Critics also point to the planned federal tax breaks as "the grand giveaway to automakers." Under the tax plan now awaiting approval in Congress, Toyota would receive a $32 million tax break for the plant, while estimates show that GM could get a $60 million break for the Saturn plant. 

The tax breaks, part of a package of "transition rules," are designed to give a one-time investment tax credit on the plants.
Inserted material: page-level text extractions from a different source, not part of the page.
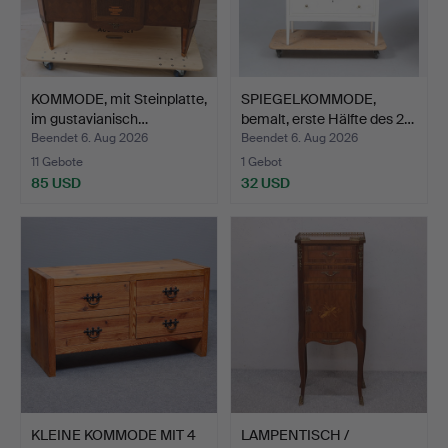
KOMMODE, mit Steinplatte,
SPIEGELKOMMODE,
im gustavianisch…
bemalt, erste Hälfte des 2…
Beendet 6. Aug 2026
Beendet 6. Aug 2026
11 Gebote
1 Gebot
85 USD
32 USD
KLEINE KOMMODE MIT 4
LAMPENTISCH /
Toyota got caught midstream in putting its new facility in the United States," said Jim Shanahan, senior tax manager for Price-Waterhouse in Washington, Toyota's accountant. 

Plans for the Scott County plant were based on existing investment tax credit and depreciation laws, so Toyota "didn't do anything to beat the wire of tax reform." If Toyota gets the benefit of the tax break, it could take a 10 percent investment tax credit on machinery and equipment when those are in service in 1988. 

But the AFL-CIO has been lobbying against the tax breaks, arguing that the company is taking unfair advantage of the tax laws. The union estimates that the tax savings from the transition rule could amount to $100 million, despite congressional estimates of only $32 million. "We're being played for suckers," said Joe Maloney, secretary-treasurer of the Building and Construction Trades Department of the AFL-CIO. The union argues that Toyota does not qualify legally for the tax break and should not get it because of disputes over the construction of the plant. 

Local and national labor leaders have been protesting the merit-shop construction site, which is planned by Ohbayashi Corporation, Toyota's contract manager. The labor leaders have threatened a nationwide campaign against the automaker. 

While lobbying continues, no one is sure whether the transition rule will survive the conference committee or a final vote by Congress. 

Toyota representatives met recently with Senators Mitch McConnell and Wendell Ford and Rep. Larry Hopkins, all of Kentucky, because of concern over the union's lobbying efforts, Shanahan said. "We wanted to impress upon them how important the transition rule is to Toyota and the state of Kentucky," he said. 

State officials defend their incentive package as well as the federal tax break. "I don't know of any state that has gone broke creating jobs for its people," Hayes said. 

He conceded that there would be changes for Georgetown, but said that the changes could be viewed as problems or opportunities. "I see them as opportunities."